Archive for the ‘Knitting Pattern’ Category

Friday: Fiber History

October 30, 2009

First let me thank everyone who has commented with a suggestion about a fiber artist so far. My first few e-mails will be going out today.

Because I want to kick start the Friday Fiber Artist collectively, today will be dedicated to Fiber History. (Because, well, why not?)

I have been knee deep in Victorian historical research for the past week. In that vein I wanted to give you a couple of Victorian patterns that I have come across (and admired.)

First the Princess Crocheted Workbag.

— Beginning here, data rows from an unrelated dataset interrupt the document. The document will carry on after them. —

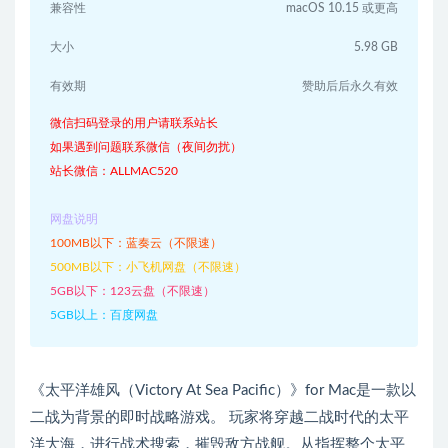
兼容性
macOS 10.15 或更高
大小
5.98 GB
有效期
赞助后后永久有效
微信扫码登录的用户请联系站长
如果遇到问题联系微信（夜间勿扰）
站长微信：ALLMAC520
网盘说明
100MB以下：蓝奏云（不限速）
500MB以下：小飞机网盘（不限速）
5GB以下：123云盘（不限速）
5GB以上：百度网盘
《太平洋雄风（Victory At Sea Pacific）》for Mac是一款以
二战为背景的即时战略游戏。 玩家将穿越二战时代的太平
洋大海，进行战术搜索，摧毁敌方战舰。从指挥整个太平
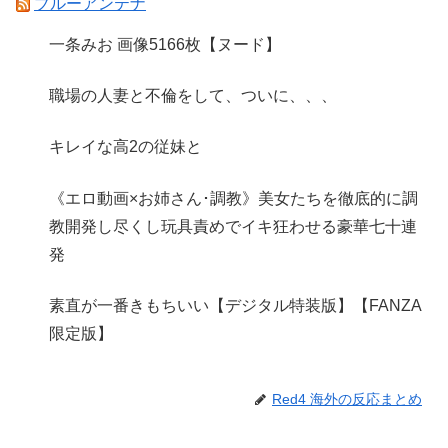
ブルーアンテナ
一条みお 画像5166枚【ヌード】
職場の人妻と不倫をして、ついに、、、
キレイな高2の従妹と
《エロ動画×お姉さん･調教》美女たちを徹底的に調
教開発し尽くし玩具責めでイキ狂わせる豪華七十連
発
素直が一番きもちいい【デジタル特装版】【FANZA
限定版】
Red4 海外の反応まとめ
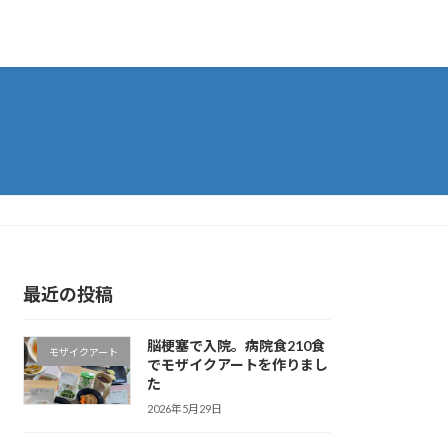
最近の投稿
脳梗塞で入院。病院食210食
モザイクアート
でモザイクアートを作りまし
た
2026年5月29日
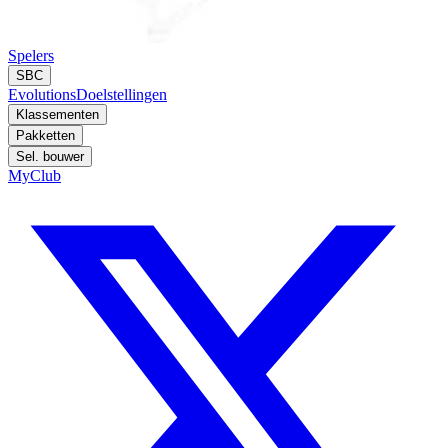
Spelers
SBC
Evolutions
Doelstellingen
Klassementen
Pakketten
Sel. bouwer
MyClub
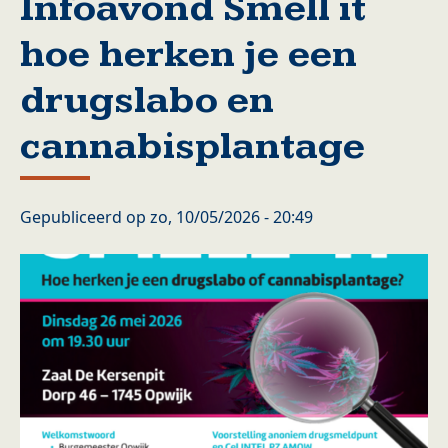
Infoavond Smell it
hoe herken je een
drugslabo en
cannabisplantage
Gepubliceerd op
zo, 10/05/2026 - 20:49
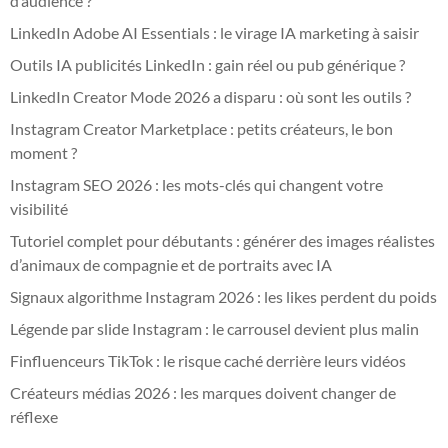
d’audience ?
LinkedIn Adobe AI Essentials : le virage IA marketing à saisir
Outils IA publicités LinkedIn : gain réel ou pub générique ?
LinkedIn Creator Mode 2026 a disparu : où sont les outils ?
Instagram Creator Marketplace : petits créateurs, le bon
moment ?
Instagram SEO 2026 : les mots-clés qui changent votre
visibilité
Tutoriel complet pour débutants : générer des images réalistes
d’animaux de compagnie et de portraits avec IA
Signaux algorithme Instagram 2026 : les likes perdent du poids
Légende par slide Instagram : le carrousel devient plus malin
Finfluenceurs TikTok : le risque caché derrière leurs vidéos
Créateurs médias 2026 : les marques doivent changer de
réflexe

Not only is it gorgeous, but Mary Schlueter also provided translation, making the pattern workable from a modern day American perspective.

princess crochet bag

Doesn’t it look incredibly intricate? The instructions aren’t terribly complicated, and now I have a serious case of bag-envy. That seems to be a natural state for me though.

Second, from the same site: Infant’s Knitted Bootee . Unfortunately there is no gauge or yarn or needle size but hey, that just adds to the adventure!

Looking at them though, I wonder if it wasn’t done with sewing thread, because these look like terribly intricate booties to fit on a infant foot. Hmmm. Betcha if you use worsted weight and sz 5’s you could make an “Adult’s Knitted Bootee”

knitted_bootee_small

Free Pattern: Knit Cube Sachet

August 6, 2009

So today’s free pattern is a sachet, besides making your clothes smell fresh, sachets that hold lavender or cloves also protect wool of all sorts from moths. With that in mind I made a small sachet that is quick to make and small enough to easily be thrown in either a draw, project bag, or storage bin.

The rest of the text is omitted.